DESCRIPTION OF THE TASK >> List all the lines in these records that hold "languages".

STUDY MATERIAL >>
•••
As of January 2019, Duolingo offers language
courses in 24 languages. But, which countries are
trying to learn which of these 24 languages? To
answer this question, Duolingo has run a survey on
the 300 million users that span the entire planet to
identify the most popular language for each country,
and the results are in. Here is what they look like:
•••
EXERCISE RESPONSE >>
courses in 24 languages. But, which countries are
trying to learn which of these 24 languages? To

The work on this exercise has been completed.